An effective policy must necessarily be global in scope. Earlier treaties (such as the Kyoto Protocol) were ineffective because they provided no incentives to encourage participation. Countries have strong incentives to free ride on the efforts of others because emissions reductions are local and costly while the benefits are diffuse and distant over space and time. An effective global arrangement will need an effective mechanism to encourage participation and discourage free riding. The most promising approach is to impose import tariffs on the products and services of nonparticipants. This will be sufficiently burdensome that it will encourage most countries to participate in an international climate regime.

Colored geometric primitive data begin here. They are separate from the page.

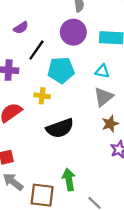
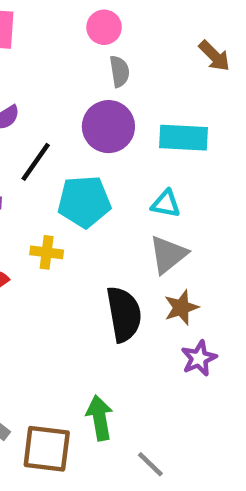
black semicircle: (60, 128) -> (124, 314), moved, turned -80

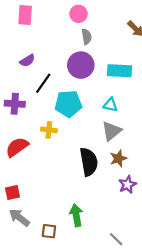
brown square: (47, 449) -> (49, 231), size x0.6
gray line: (150, 464) -> (116, 239), moved

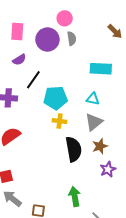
pink rectangle: (25, 15) -> (17, 31), moved
purple circle: (81, 65) -> (47, 39), moved
yellow cross: (49, 130) -> (60, 121), moved
green arrow: (76, 215) -> (75, 197), moved

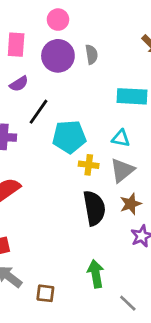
pink circle: (65, 18) -> (58, 20), moved
yellow cross: (60, 121) -> (89, 165), moved

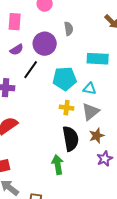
purple circle: (58, 56) -> (45, 44), moved
cyan pentagon: (69, 137) -> (65, 79), moved
green arrow: (96, 274) -> (58, 165), moved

Finally, in the last part, Nordhaus tackles some reality. Tragedy of the commons anyone?

One major reason for the slow progress is the nationalist dilemma, which leads to free riding. Countries that do not participate in a global agreement to reduce emissions get a free ride on the costly abatement undertaken by other countries. This incentive leads to a noncooperative free-riding equilibrium in which few countries undertake strong climate-change policies— a situation that closely resembles the current international policy environment. They speak loudly but carry no stick at all. A link whereby nonparticipants are penalized through international trade tariffs would help alleviate the free-riding syndrome.

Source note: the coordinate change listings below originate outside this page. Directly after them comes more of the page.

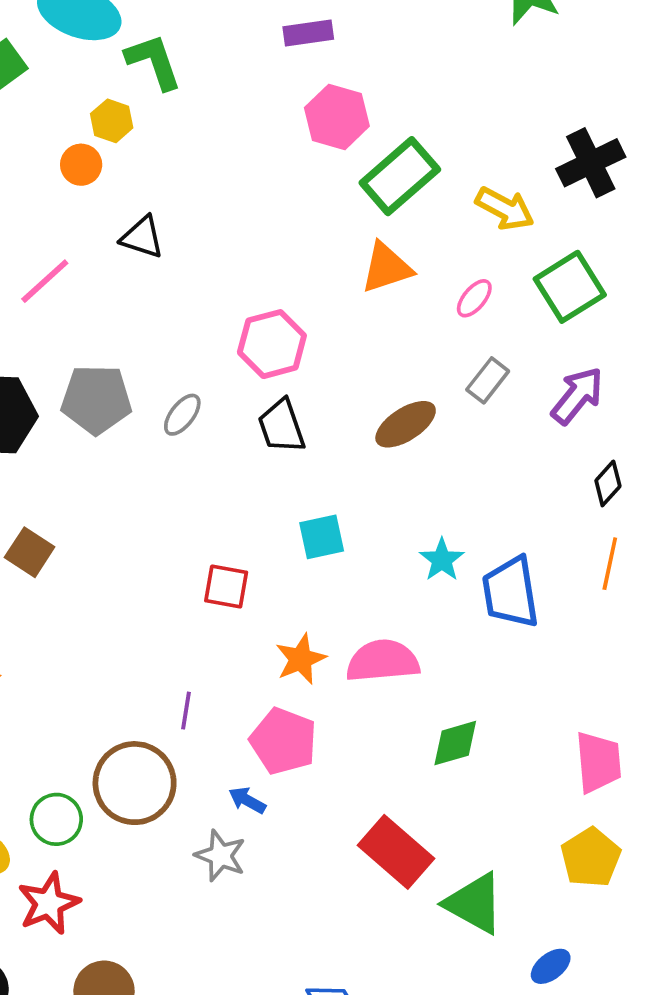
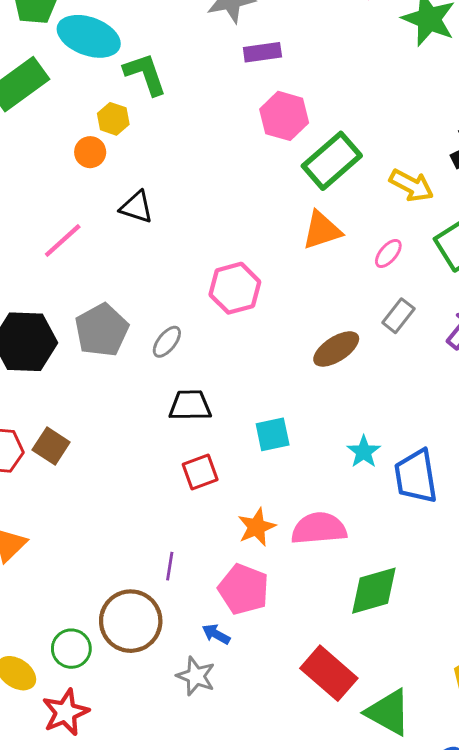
gray pentagon: (96, 399) -> (102, 330), turned -30
black trapezoid: (282, 426) -> (190, 405), moved, turned 108
red square: (226, 587) -> (200, 472), turned -30
green diamond: (455, 743) -> (374, 591), size x1.4

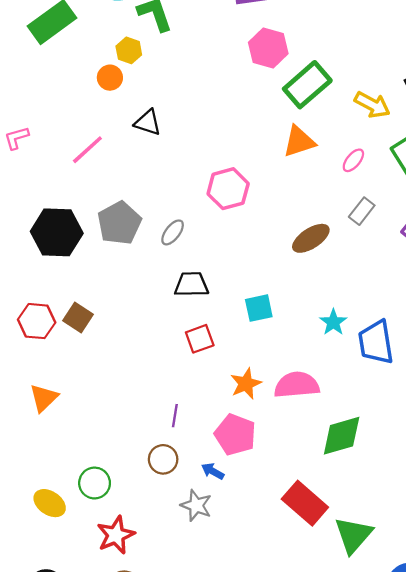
brown circle: (131, 621) -> (163, 459), moved, size x0.6
red star: (66, 712) -> (116, 535), moved
green triangle: (388, 712) -> (353, 535), turned 42

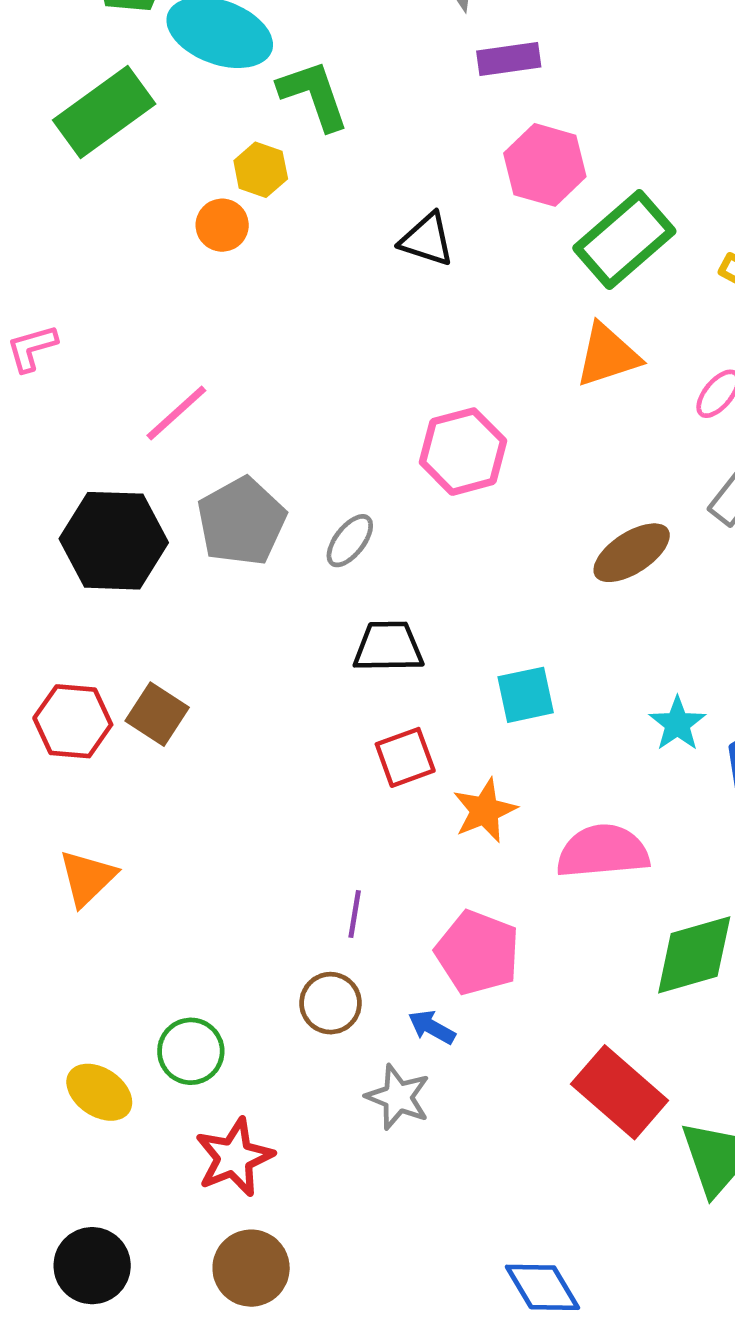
black triangle: (148, 122) -> (427, 240), moved
pink line: (87, 150) -> (176, 413), moved
orange star: (246, 384) -> (485, 810), moved

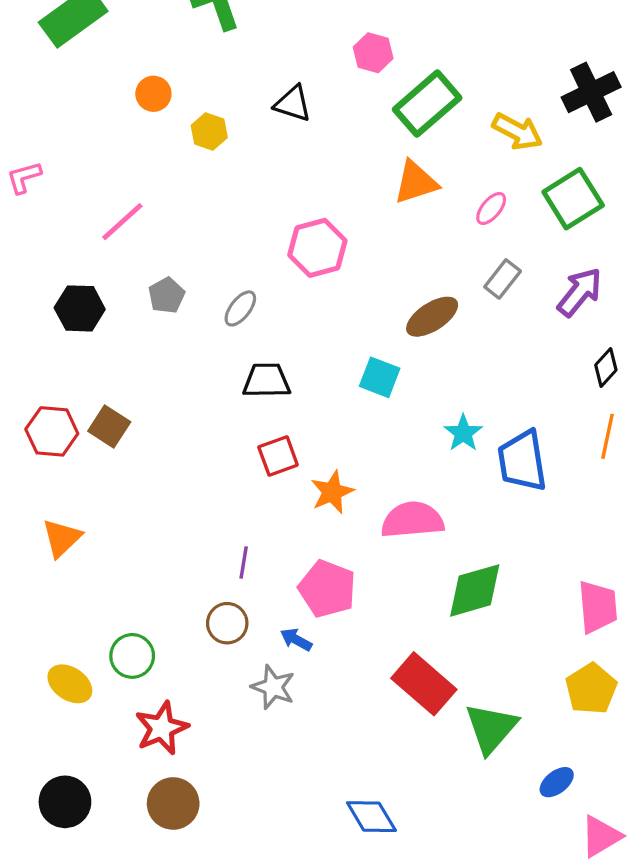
pink hexagon: (545, 165) -> (373, 53), size x0.7
yellow hexagon: (261, 170) -> (209, 131), moved
gray pentagon: (241, 521) -> (167, 295), size x0.6
black hexagon: (114, 541) -> (80, 308), size x0.7
cyan square: (526, 695) -> (380, 377), moved, turned 33

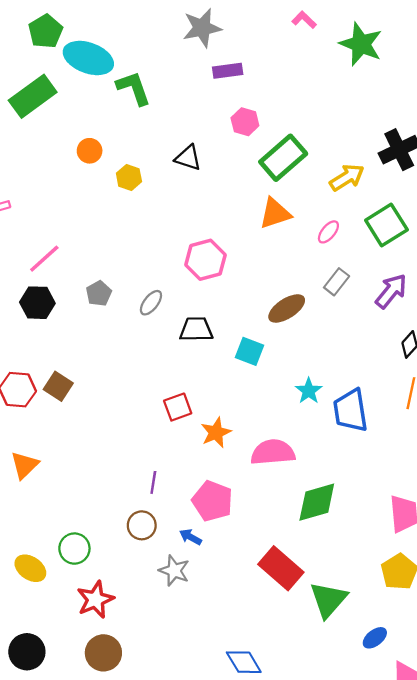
yellow arrow: (517, 131) -> (347, 177), turned -60
pink line: (122, 222) -> (44, 259), moved
black trapezoid: (267, 381) -> (196, 329), moved

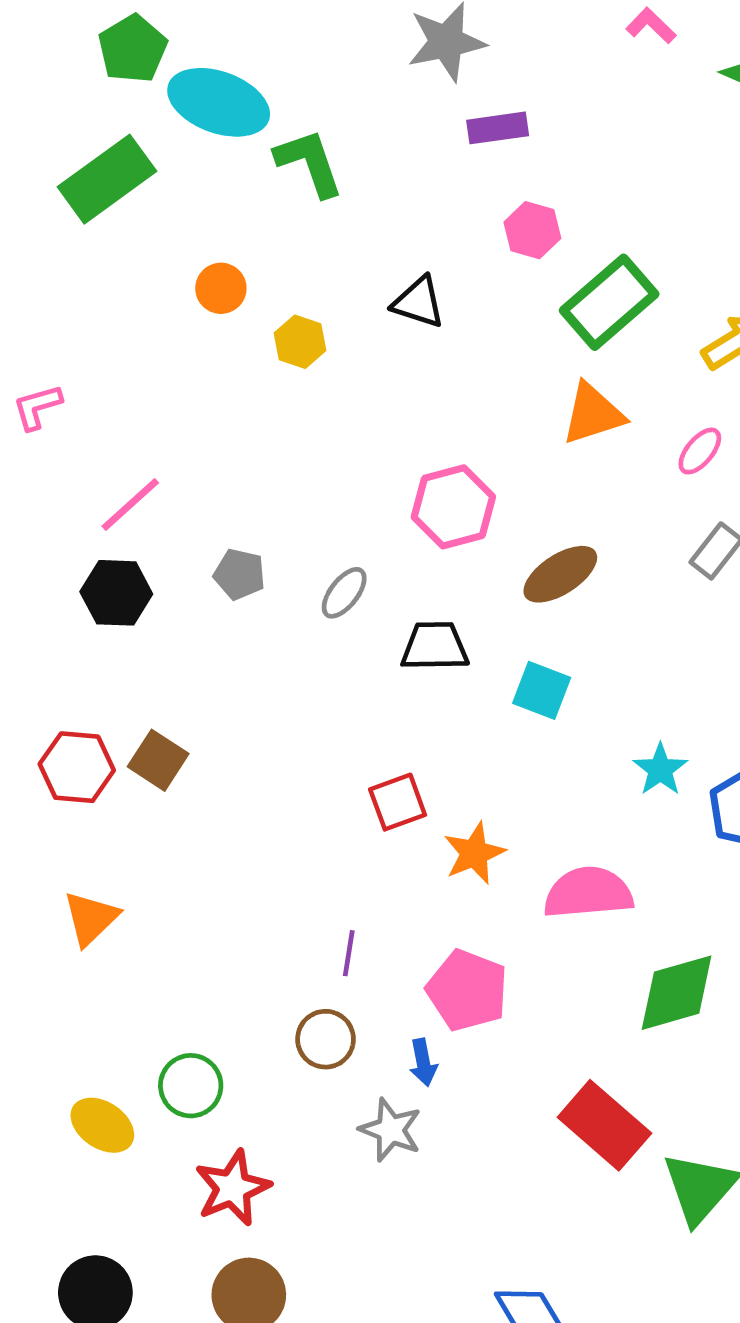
gray pentagon: (99, 293) -> (240, 574), turned -30
brown ellipse: (287, 308) -> (560, 574), moved
blue arrow: (190, 537) -> (423, 1062), turned -130

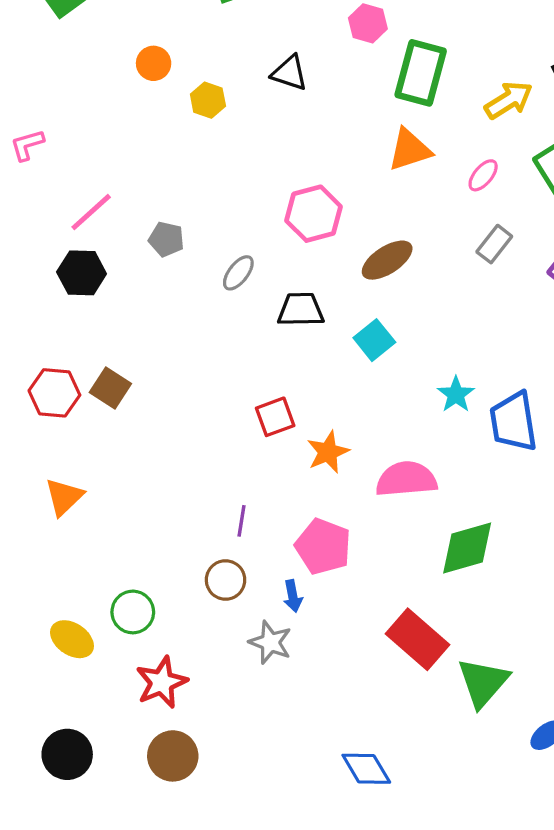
green rectangle: (609, 302) -> (421, 73), turned -34
gray pentagon: (240, 574) -> (166, 239), moved
cyan square: (542, 690) -> (374, 340), turned 30

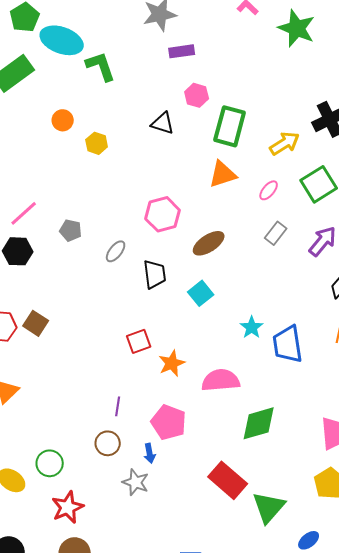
black triangle: (290, 73) -> (163, 123), moved
black trapezoid: (301, 310) -> (155, 274), turned 84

It's also easy to push the costs onto future generations.

Nordhaus argues there are three things we can do today to slow the trajectory of global warming.

circular flow

First, people around the world need to understand and accept the gravity of the impacts of global warming on the human and natural world. Scientists must continue intensive research on every aspect from science to ecology to economics to international relations. People should be alert to the trumped-up claims of contrarians who find a thousand reasons to wait for decades to take the appropriate steps.

Second, nations must establish policies that raise the price of CO2 and other greenhouse-gas emissions. While such steps meet resistance— like our aversion to taking foul-tasting medicine— they are essential elements for curbing emissions, promoting low-carbon technologies, and thereby inoculating our globe against the threat of unchecked warming. Moreover, we need to ensure that actions are global and not just national. While politics may be local, and the opposition to strong steps to slow warming comes from nationalistic attitudes, slowing climate change requires coordinated global action.

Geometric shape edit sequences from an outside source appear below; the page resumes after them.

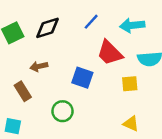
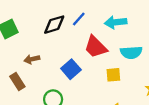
black diamond: (48, 28) -> (54, 25), moved
blue square: (82, 78) -> (71, 69), turned 30

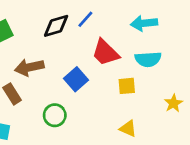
cyan arrow: (116, 22) -> (144, 23), moved
brown arrow: (32, 59) -> (29, 67), size x1.5

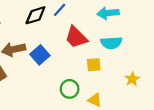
blue square: (76, 79) -> (40, 55), moved
green circle: (55, 115) -> (70, 89), moved

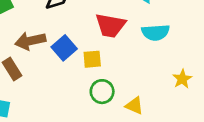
red trapezoid: (76, 37) -> (110, 25), turned -35
yellow square: (94, 65) -> (92, 59), moved

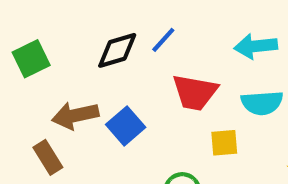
yellow square: (92, 59) -> (224, 143), moved

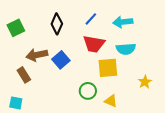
blue line: (163, 40) -> (91, 19), moved
black diamond: (117, 50) -> (57, 24), turned -50
yellow square: (224, 143) -> (108, 68), size x1.5

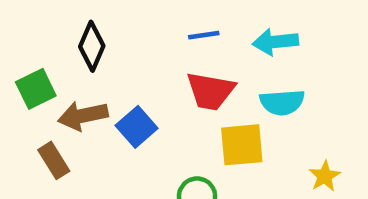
blue line: (91, 19) -> (204, 35), turned 40
black diamond: (57, 24) -> (92, 46), moved
green square: (16, 28) -> (36, 89), moved

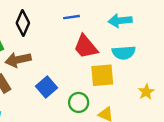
blue line: (204, 35) -> (71, 17), moved
red trapezoid: (210, 91) -> (86, 47), turned 40
blue square: (137, 127) -> (47, 87), moved

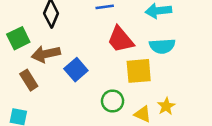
blue square: (47, 87) -> (76, 70), moved
yellow star: (146, 92) -> (166, 106), moved

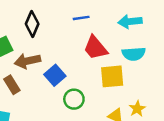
green circle: (113, 101) -> (74, 99), moved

Third, it is clear that rapid technological change in the energy sector is central to the transition to a low-carbon economy. Current low-carbon technologies cannot substitute for fossil fuels without a substantial economic penalty on carbon emissions. Developing economical low-carbon technologies will lower the cost of achieving our climate goals. Moreover, if other policies fail, low-carbon technologies are the last refuge for achieving our climate goals. Therefore, governments and the private sector must intensively pursue low-carbon, zero-carbon, and even negative-carbon technologies.

In The Climate Casino: Risk, Uncertainty, and Economics for a Warming World will help you be more informed and thoughtful in the climate change arena.